Are these people good or bad targets for adverstiment? On one hand they likely have less discretionary income but on the other perhaps they are more likely to be whales and/or manipulable in general?

I just recently came upon that disastrously bad /r/antiwork Fox News interview, where the top mod of the now-defunct subreddit is revealed to be a 30-something slob whose only job they've ever had is a part-time dog walker. There were a whole bunch of huge threads at the time complaining about how the whole message the sub was supposed to be about was lost due to how terrible this person was at the most basic tasks of doing a national news interview with very softball questions.

There's the obvious low-value snark - hey, prepping for an interview is work, and they said they're against work right? But the more significant and relevant issue is probably that who the heck has time to mod a large sub while having any real responsibilities? And who would choose to do it for no pay without having at least somewhat of a petty lust for power? So the structure of the community is basically designed to draw in and depend on that type of people. It's probably not possible to change it without spending big bucks somewhere, which isn't in the cards for Reddit.

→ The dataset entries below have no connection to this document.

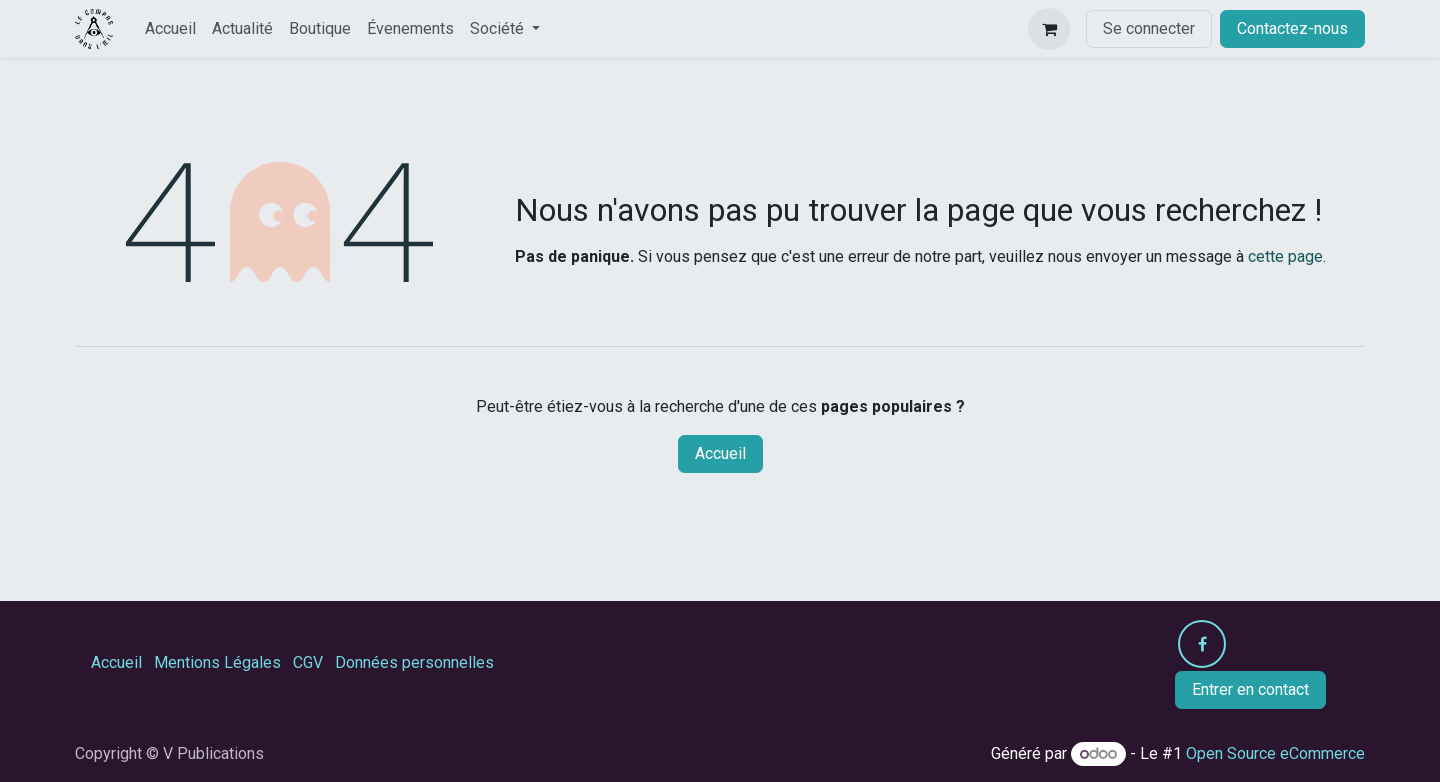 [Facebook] (1202, 644)
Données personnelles (414, 662)
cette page (1285, 256)
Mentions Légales (217, 662)
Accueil (720, 453)
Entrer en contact (1250, 689)
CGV (308, 662)
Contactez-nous (1292, 28)
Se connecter (1149, 28)
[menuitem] (170, 29)
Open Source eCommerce (1275, 753)
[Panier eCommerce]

Alas, that sub is not defunct and still has users by the bucketload. I, too, watched that interview, and was appalled. I am more appalled that on its heels the sub seems to have continued firmly on its dubious rails, at speed.

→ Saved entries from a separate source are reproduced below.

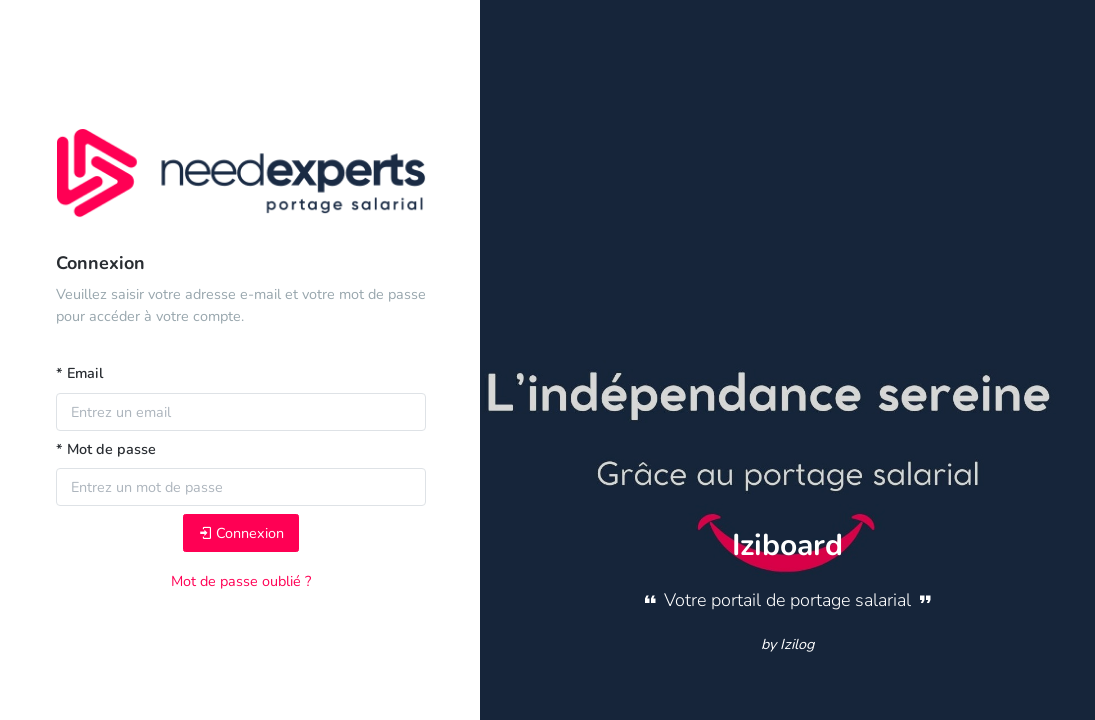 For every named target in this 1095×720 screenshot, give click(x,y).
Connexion (241, 533)
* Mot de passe (106, 449)
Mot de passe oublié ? (241, 581)
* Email (79, 373) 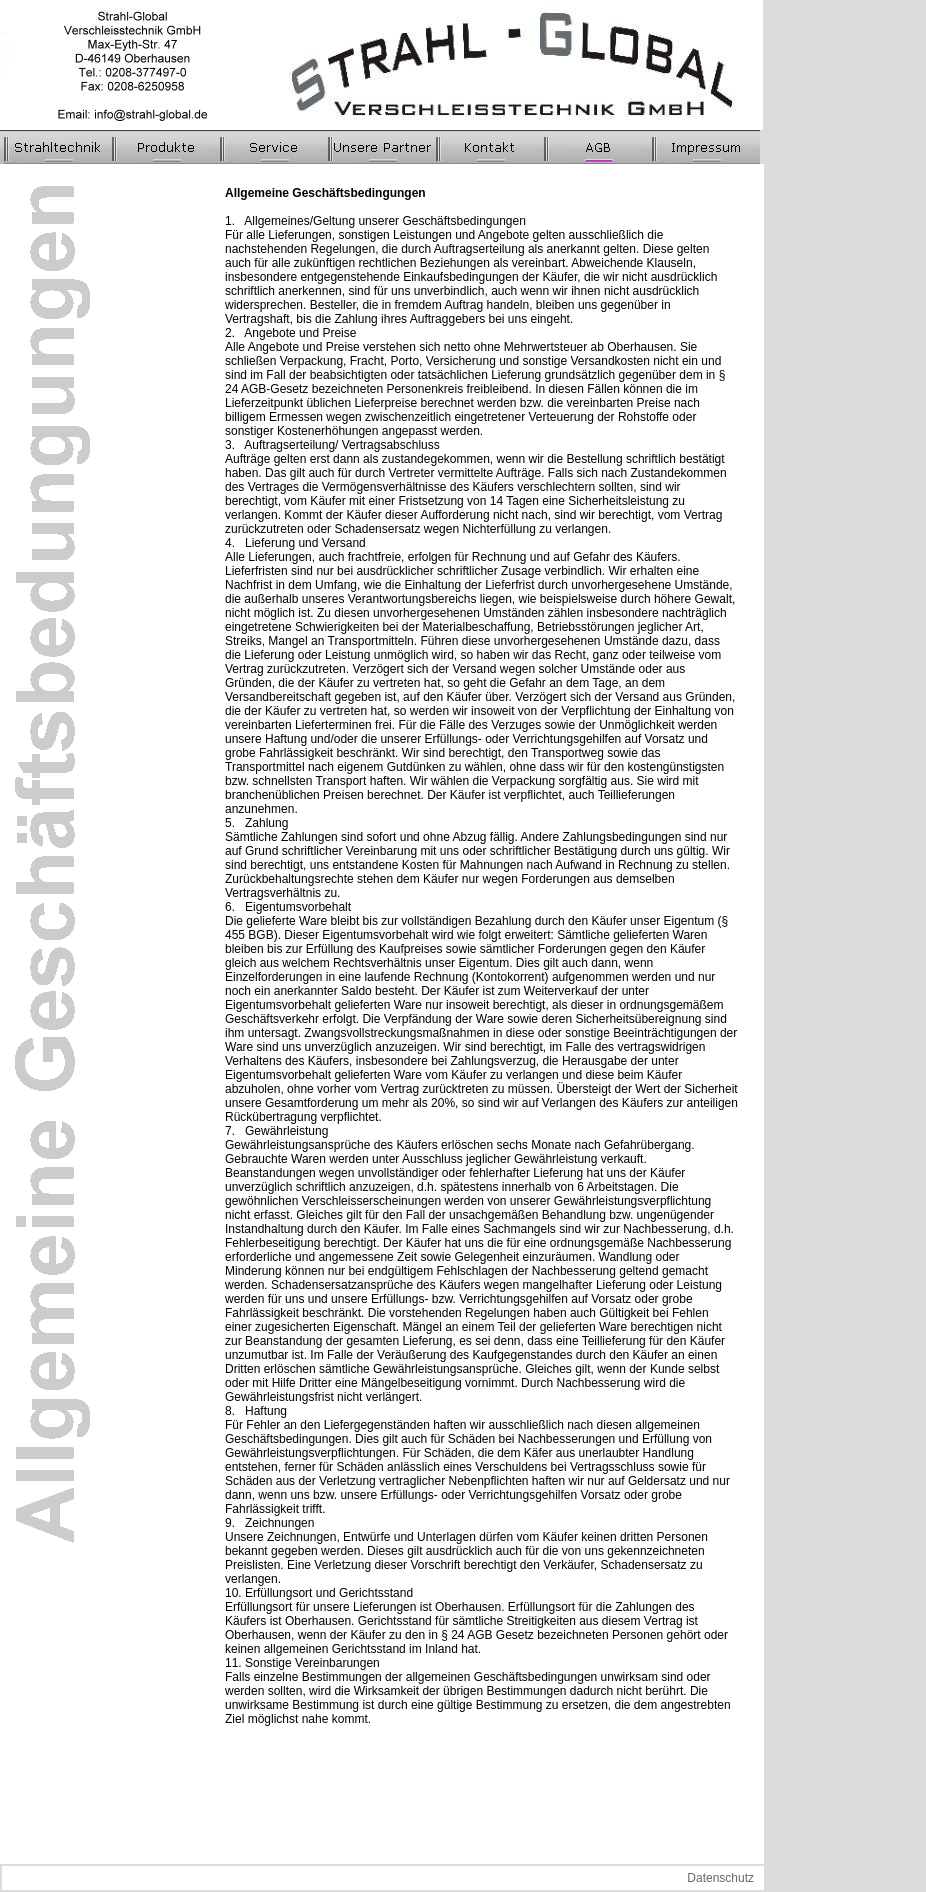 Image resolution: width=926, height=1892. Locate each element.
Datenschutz (720, 1878) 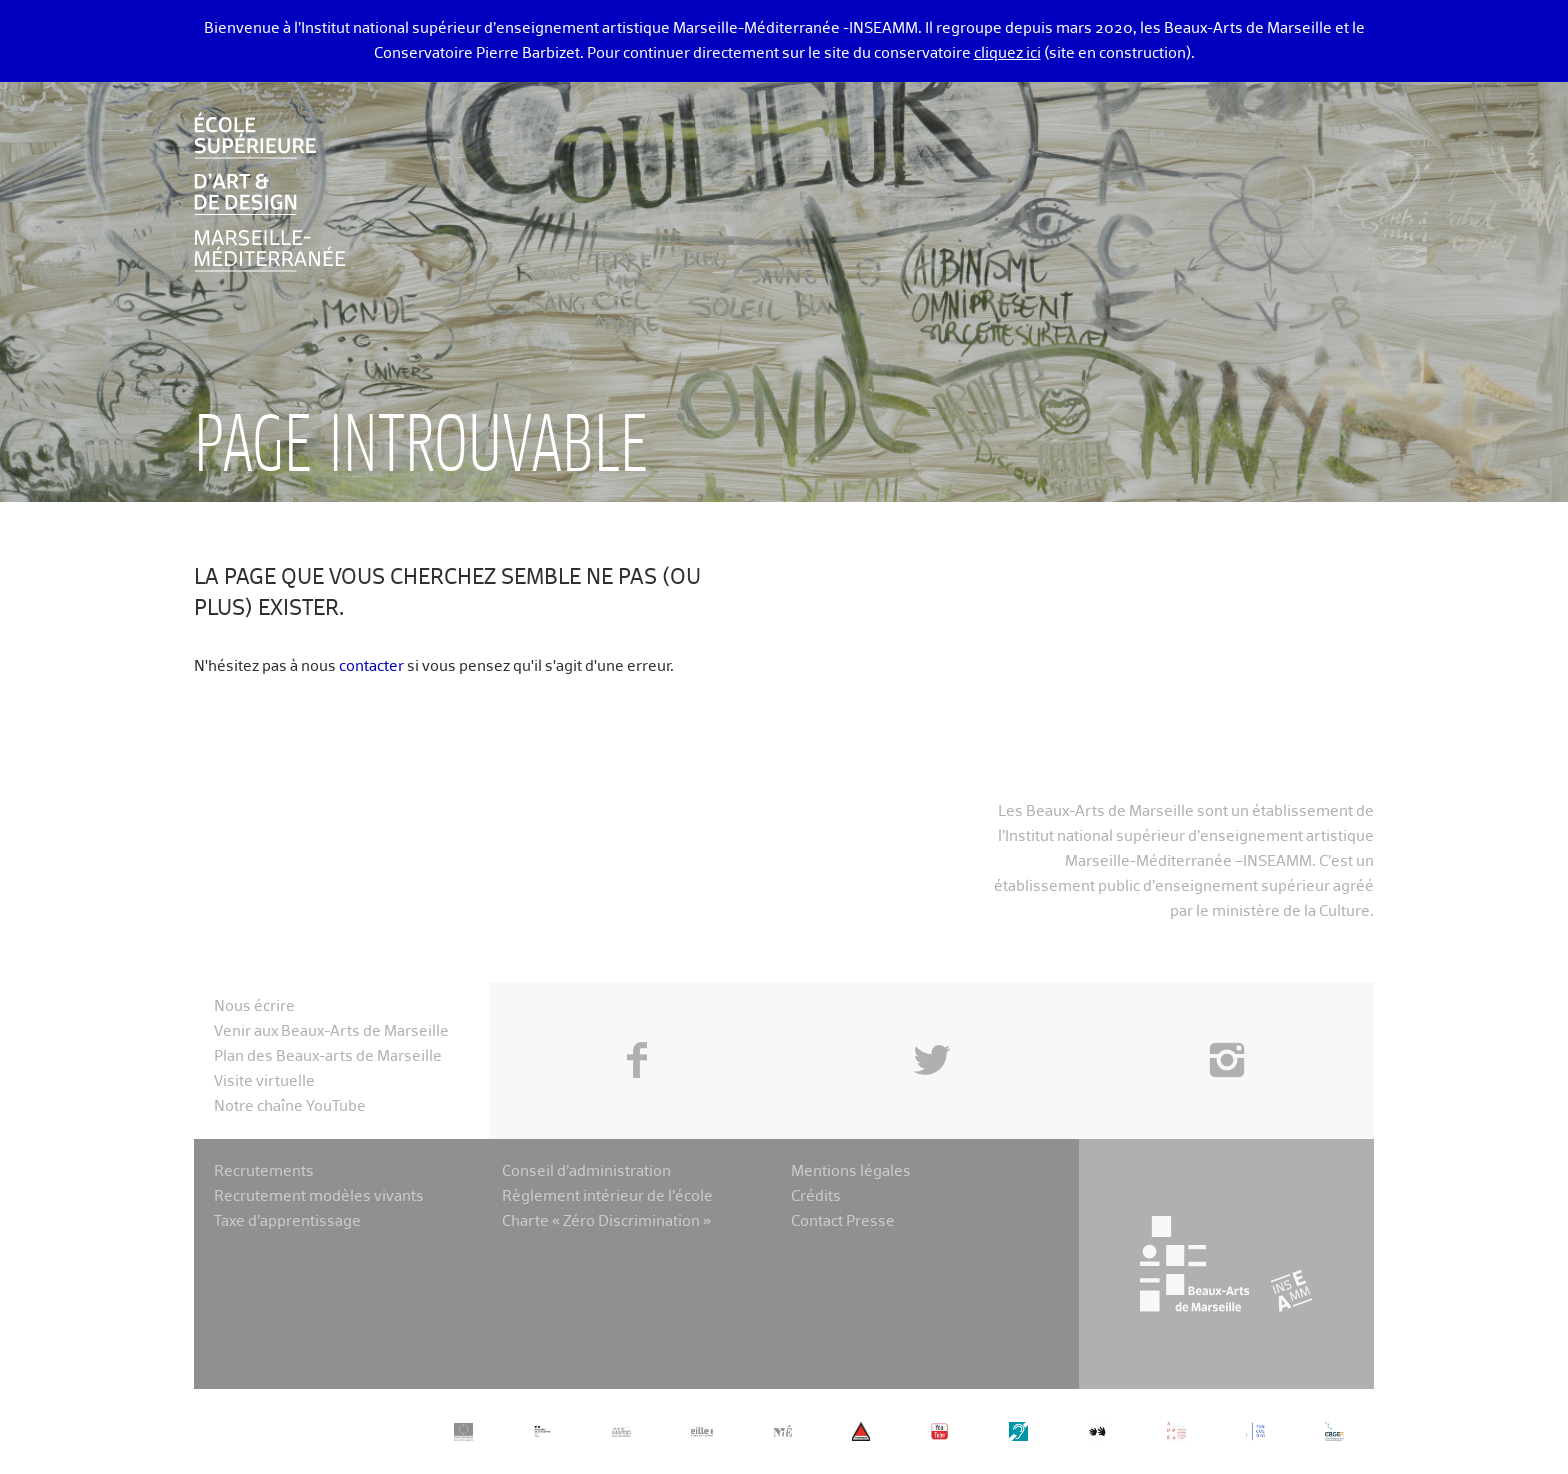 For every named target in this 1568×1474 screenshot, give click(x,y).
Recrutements (264, 1171)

On a related note, does anyone feel reddit has changed in the past few years, possibly since COVID but maybe after? I deleted the redditisfun app from my phone about six months ago but reddit used to be a site I hit nearly every morning on my commute and enjoyed reading through.

Part of it may be that I began surfing reddit around 2014, nearly ten years ago, and the five year olds of that era are now posting on reddit as militant teens. As I turn into an old man the whole world seems to become younger. I am grateful on a regular basis that there was no internet when I was a teenager; God knows what tripe I would have been posting regularly with smug arrogance.

Well that's... both interesting and disturbing I guess.

It does seem like a lot of the best content is gone from Reddit. There's still some decent stuff sometimes, but it seems like it's buried in a mountain of garbage.

Yep I had the same realization as you. Motte moving offsite helped me stop going on almost entirely.